Now that George Will has voiced Republican doubts about the ongoing wisdom of attempting to maintain a post-war peace in Afghanistan that is bloodier than the actual war, the usual suspects are out in full throat attempting to decry his belated recognition that continued occupation of foreign countries is detrimental to American interests. Here is one particularly egregious example quoted on NRO:

Here is a disturbing fact to ponder: If George Will were commander in chief, we would, under his leadership, have begun and lost two wars of enormous consequence. The damage to America — militarily, geopolitically, and morally — would be staggering. The boon to militant Islam — militarily, geopolitically, and in terms of morale — would be incalculable. Yet nowhere in his most recent column does Will even begin to grapple with what surrender in Afghanistan would mean — to that country, to Pakistan, to jihadists around the world, to confidence in America’s word and will, and to our national-security interests. And while Afghanistan, like Iraq, is a very difficult undertaking, declaring defeat at this stage is unwarranted and terribly unwise. If General David Petraeus thinks the task is hopeless, then I will take a hard second look at the war. But if George Will declares it hopeless, I will simply take a hard second look at his record.

Mr. Will has earned the reputation as one of the finest columnists alive, and one of the better ones our country has ever produced. I have admired him in the past, and I learn from him still. But on Iraq and Afghanistan, he has been wrong, unreliable, and unsteady…. Now, like then, America needs spirited realists, not defeatists. We need individuals who believe a nation must be willing to fight for what is right even when it is hard. We need people who are going to resist the temptation to eagerly support war at the outset and then prematurely give up on it. What we need, in other words, is what George Frederick Will once was.

This is blather, sheer ad hominem blather. The staggering damage to America and the incalculable boon to militant Islam was made the moment that it was decided to stay in Afghanistan and Iraq rather than smash the offending regimes and return home. Historically and militarily ignorant individuals like Mr. Wehner and Mr. Kristol fail to recognize that Osama bin Laden’s entire strategy was baiting the West into the sort of war that it could not win. The British Empire couldn’t win this type of war, the Soviet Union couldn’t win it, and the United States will not win it either.

To argue the necessity of a bankrupt republic’s military occupation of two foreign nations is irresponsible in the extreme. The fact that George Will is late in recognizing the realistic limits of military power does not mean that these limits do not exist.
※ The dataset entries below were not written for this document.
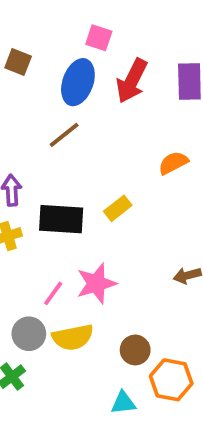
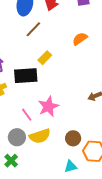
brown line: (64, 135) -> (33, 29), moved
yellow rectangle: (118, 208) -> (45, 58), moved
pink line: (53, 293) -> (27, 115), turned -64

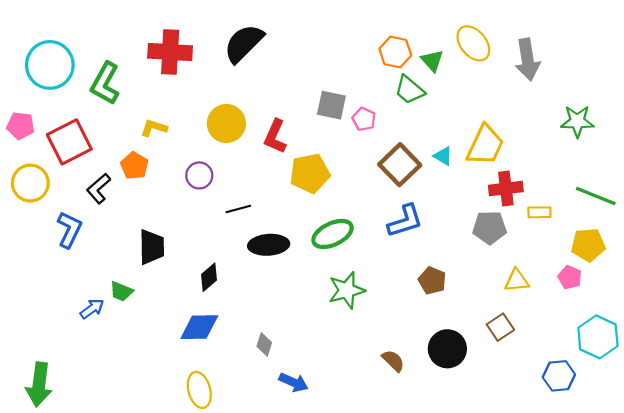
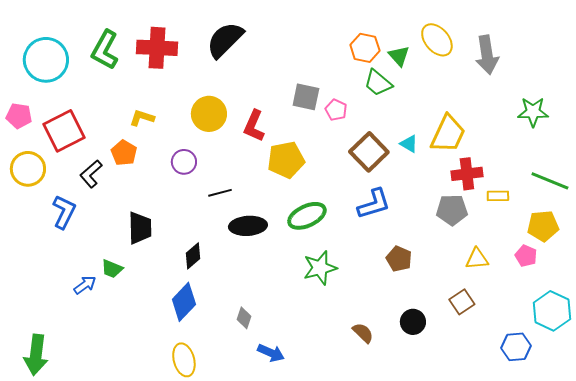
green L-shape: (105, 83) -> (105, 50), moved
blue diamond: (199, 327) -> (184, 302), turned -45
black circle: (447, 349) -> (413, 322), size x0.7

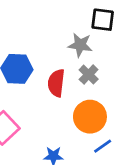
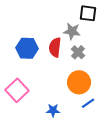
red semicircle: (56, 83) -> (55, 47), moved

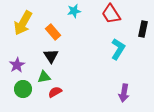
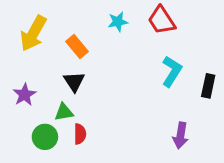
cyan star: (74, 11) -> (118, 22), moved
black rectangle: (143, 29) -> (208, 86), moved
green circle: (23, 89) -> (45, 137), moved
red semicircle: (55, 92) -> (80, 134), turned 120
And no general is ever going to kill his career by announcing that the situation is hopeless, especially when he has complete air supremacy, sea supremacy, and a numerical advantage.
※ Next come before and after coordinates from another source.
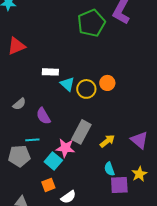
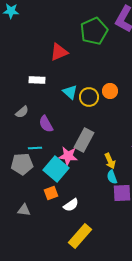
red triangle: (16, 46) -> (59, 52), moved
white rectangle: (50, 72) -> (37, 80), moved
yellow arrow: (107, 141) -> (110, 161), moved, turned 105
cyan square: (53, 161) -> (56, 169), size x1.4

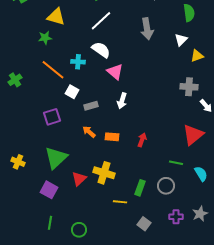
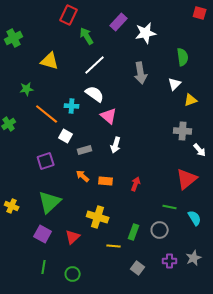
green star: (45, 38) -> (27, 89), moved
red triangle: (79, 179) -> (73, 237), moved

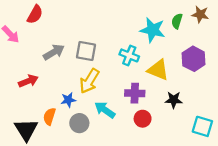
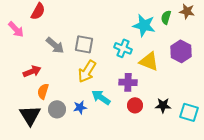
gray arrow: (54, 52) -> (55, 45), turned 72
blue star: (68, 100) -> (80, 107), moved
black star: (174, 100) -> (163, 105), moved
orange semicircle: (49, 116) -> (43, 91), moved
gray circle: (79, 123) -> (57, 109), moved

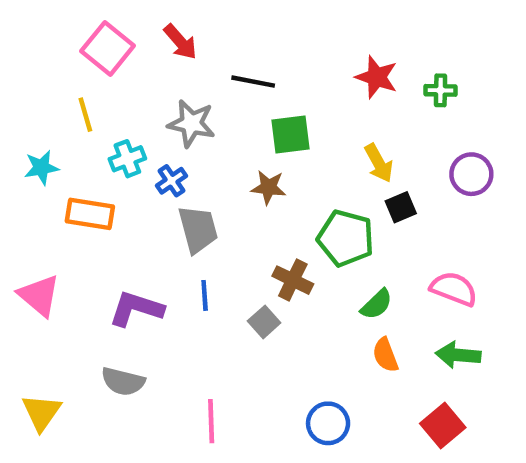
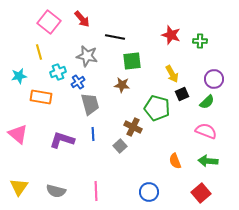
green semicircle: (377, 304) -> (207, 102), moved
gray semicircle: (123, 381) -> (56, 191), moved

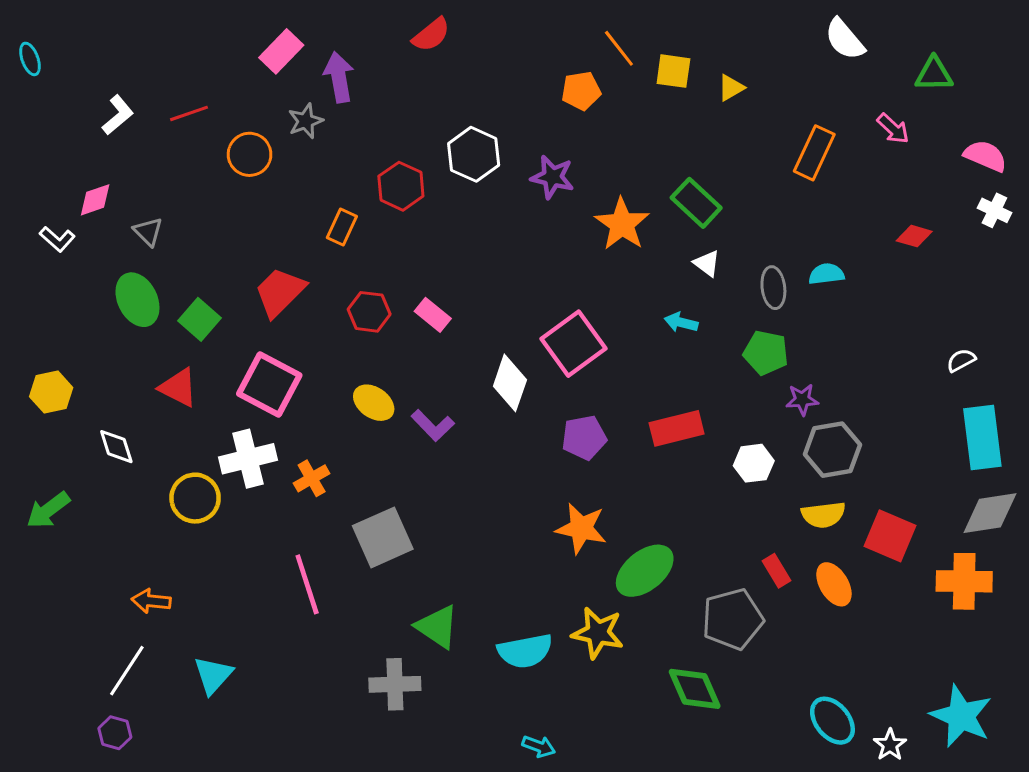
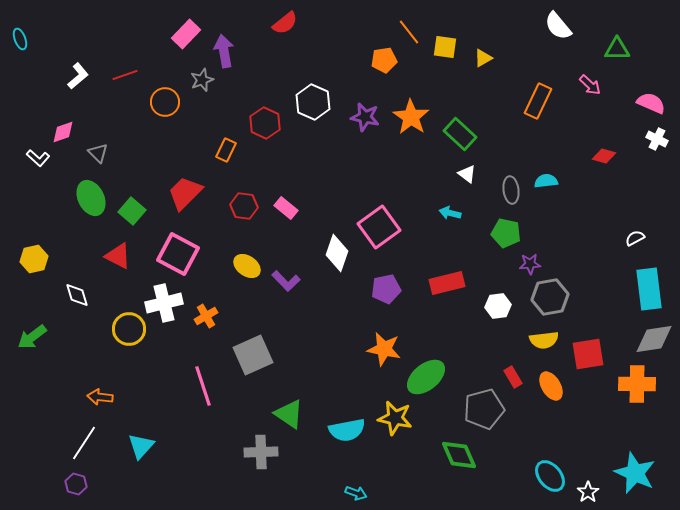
orange star: (622, 224) -> (411, 117), moved
red square: (890, 536) -> (588, 354), turned -32

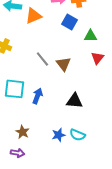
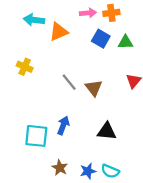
green triangle: (90, 36) -> (125, 42), moved
cyan square: (14, 89) -> (36, 136), moved
brown star: (22, 132) -> (60, 168), moved

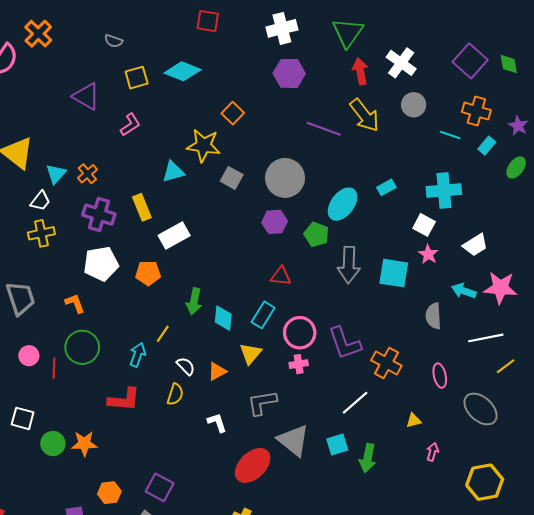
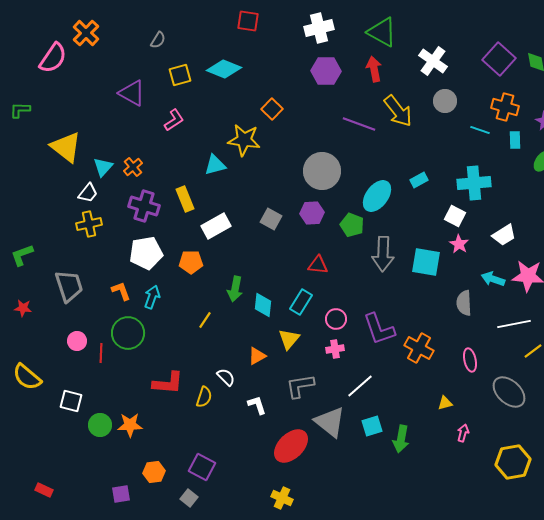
green triangle: (348, 33) -> (382, 32), turned -36
gray semicircle: (114, 41) -> (158, 40), turned -78
red arrow: (360, 71) -> (374, 69), moved
cyan rectangle: (487, 146) -> (515, 140), turned -42
gray square: (232, 178) -> (271, 219), moved
pink circle: (300, 333) -> (336, 319), size x0.7
cyan arrow: (138, 355) -> (152, 297), moved
white semicircle: (186, 366) -> (226, 377), moved
yellow semicircle: (175, 394) -> (204, 397), moved
white line: (355, 403) -> (360, 386), moved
Bill Kristol’s newfound love for argument about national security is more than a little ironic, considering that neither he nor the rest of the neoconservatives slavering for war with Iran, Pakistan, and Russia as well as Afghanistan and Iraq have ever bothered to engage in anything approaching a rational argument about it in the past. Back when the general perception was that things were going well, Kristol preferred action to talking about the obvious long-term strategic problems. Now that things are going poorly and those strategic problems are becoming obvious to everyone, Kristol suddenly wants to talk rather than act.

America and its allies are going to end their occupations and withdraw, sooner or later. If the dwindling number of those who support the ongoing wars think that the ramifications of such a withdrawal are negative if America chooses to withdraw now, they should consider how negative they will be if America is forced to withdraw instead. The longer that American troops are forced to continue their pointless occupations, the more likely it is that their retreat will be a forced one. An immediate end to the occupations is definitely in the national interest of the American people.